Keywords from the definition above:
- service-oriented architecture => a set of collaborating services which typically run on different computers, with communication between them done via network-based protocols.
- independently deployable => the unit of release (architecture quanta) is a single microservice
- business domain => the structure of the business domain guides the structure of the architecture. The business domain defines the boundaries between microservices

Distributed Systems
3 Golden Rules of distributed computing:
- You can’t beam information between 2 points instantly
- Sometimes, you can’t reach the point you want to talk to
- Resource pools are NOT infinite: CPU, network utilisation, memory, disk space
Communication Styles

2 main communication styles:
- Request/Response

- Event-driven

| Request/Response | Event-driven |
|---|---|
| The consumer is asking the microservice for something | The consumer is is reacting to an event |
| The intent lives with the requesting microservice | The intent lives with the recipients of the event |
| GRPC, REST, CORBA, etc | Kafka |
| ✅ Simpler technology ✅ Familiar flow ❌ Tighter coupling |
✅ Better in scaling ✅ Loose coupling ❌ Complex failure scenarios |
A microservice can expose multiple endpoints with different communication styles. Separation of private and public API endpoints allows for best mix of communication protocols in the system, e.g. REST on public, GRPC & pub/sub on private.

Defining Boundaries
Backwards compatibility is key in having independent deployability in microservices.

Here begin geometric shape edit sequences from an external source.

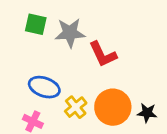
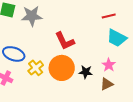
red L-shape: (103, 54) -> (65, 41), moved

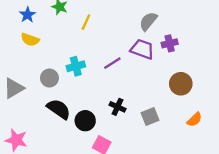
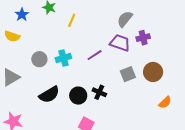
yellow semicircle: (30, 40) -> (12, 36), moved
gray circle: (49, 78) -> (39, 59), moved
black semicircle: (59, 109) -> (49, 95), turned 115
gray square: (150, 116) -> (128, 74), moved
black circle: (85, 121) -> (78, 96), moved

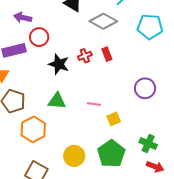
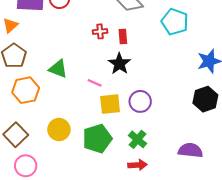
black star: (59, 64) -> (119, 64), moved
purple circle: (145, 88) -> (140, 101), moved
yellow square: (114, 119) -> (110, 104), size x1.5
red arrow: (155, 167) -> (137, 165), turned -42

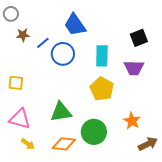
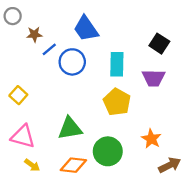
brown star: (23, 35) -> (34, 34), moved
black square: (139, 38) -> (159, 44), turned -36
yellow square: (16, 83) -> (18, 95), turned 35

Anything hidden can change as needed
Anything exposed becomes part of your service interface
Information Hiding
Information hiding holds an important role to ensure backward compatibility.
Be explicit about what is hidden and what is shared
The more you hide: the easier it is to maintain backward compatibility and achieve independent deployability.

Consumer-First Mindset
Consumer-first mindset helps us in deciding which information to hide.
This brings us to have an outside-in thinking rather than inside-out thinking. That is, we treat our microservice endpoints like a User Interface (UI):
- who is going to consume your microservices?
- what are they trying to achieve?
- what SLOs (Service Level Objectives) do your clients need?
- what interface makes their jobs easier?
- what are their requirements in terms of availability and latency?
Understand your consumers and what they want, design an endpoint that only exposes what they need.

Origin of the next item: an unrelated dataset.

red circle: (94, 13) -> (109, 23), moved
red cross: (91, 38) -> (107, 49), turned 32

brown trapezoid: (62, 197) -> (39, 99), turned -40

Schema-First Design (or Contract-First Design)
Schema-first design provides consumers of your microservices with explicit schemas. It opens communication with your customers in understanding what they need.
Common use cases:
- GraphQL APIs: Using SDL (Schema Definition Language) to define types.
- REST APIs: Using OpenAPI (Swagger) specifications.
- gRPC APIs: Using Protocol Buffers (.proto files).
Synchronous vs Asynchronous
Synchrounous vs Asynchronous communication can mean 2 things:
- Blocking vs non-blocking calls
- Temporal de-coupling
Blocking vs Non-blocking Calls
Blocking calls => when the execution of a program needs to wait for the response from a service. Thus, the latency is the total sum of the calls.

To achieve non-blocking calls, we need to do the calls in parallel on separate thread. However, program execution might still need to wait at some point when the response is needed but not yet available.


Temporal Decoupling
Temporal coupling => when two or more processes have to be up and available at the same time for an operation to complete.
To achieve temporal decoupling, we can use intermediaries such as a broker.

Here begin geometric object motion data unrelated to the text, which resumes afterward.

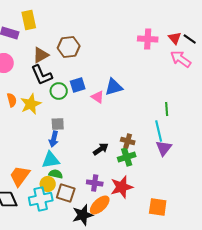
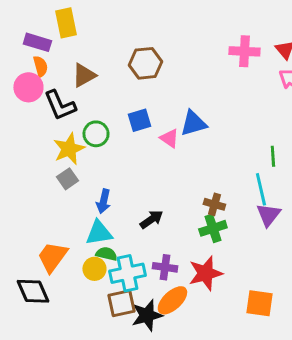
brown hexagon: (69, 47) -> (145, 63), moved
black L-shape: (42, 75) -> (60, 105), moved
green circle: (59, 91) -> (96, 134), moved
orange semicircle: (12, 100) -> (40, 66), moved
gray square: (58, 124) -> (67, 179), moved, turned -32
black arrow: (101, 149) -> (151, 219), moved
brown square: (66, 193) -> (121, 303), moved, turned -30
cyan cross: (41, 199) -> (127, 273), moved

It is arguable that the intermediary-based communication encourages stateless processing as a response can be received by a different instance:

Summary
| Non-blocking Clients | Temporal Decoupling |
|---|---|
| Clients don’t block local thread execution whilst waiting for a remote server | Remove the need for both client and server to be available at the same time |
Sagas
Saga patterns are considered highly suitable for microservices because they solve one of the biggest problems in distributed systems: How do you maintain business consistency across multiple independent services without using a giant distributed transaction?
In a monolith, a single ACID database transaction can coordinate everything.
In microservices, ACID transaction cannot be achieved:
- each service owns its own database
- services are independently deployable
- networks are unreliable
- distributed transactions are expensive and fragile
Also, 2-Phase Commit (2PC) causes problems in microservices architecture:
- Blocking: services hold locks while waiting to commit
- Poor performance: multiple network round trips and synchronous coordination increase latency

Sagas provide a practical way to coordinate workflows across services while preserving service autonomy:
- Orchestration or Choreographed coordination
- Compensating updates as business-level logic, rather than infrastructure (database) concern, when failure happens
See more information here
Key Technologies
API Gateways
API Gateways act like networking gateway (bridging 2 networks) with additional features around API access.
About API gateways:
| Good Stuff | Avoid | Notes |
|---|---|---|
| Mapping external calls to internal APIs | Network security for inter-microservice comms | Use a service mesh instead |
| API key management | Protocol rewriting | Do this in the microservice |
| Rate limiting | Call aggregation & filtering | Consider GraphQL or BFF (Backend for Frontend) instead |
| Developer Portals |
API Gateways are a vendor product - you don’t want your core system smarts in there
“Keep your endpoints smart, and your pipes dumb”
Treat API gateways like a dumb pipe!
Service Meshes
A service mesh is an infrastructure layer that manages communication between microservices.
Instead of implementing networking concerns inside each service, these concerns are delegated to lightweight network proxies (sidecars) managed by the mesh.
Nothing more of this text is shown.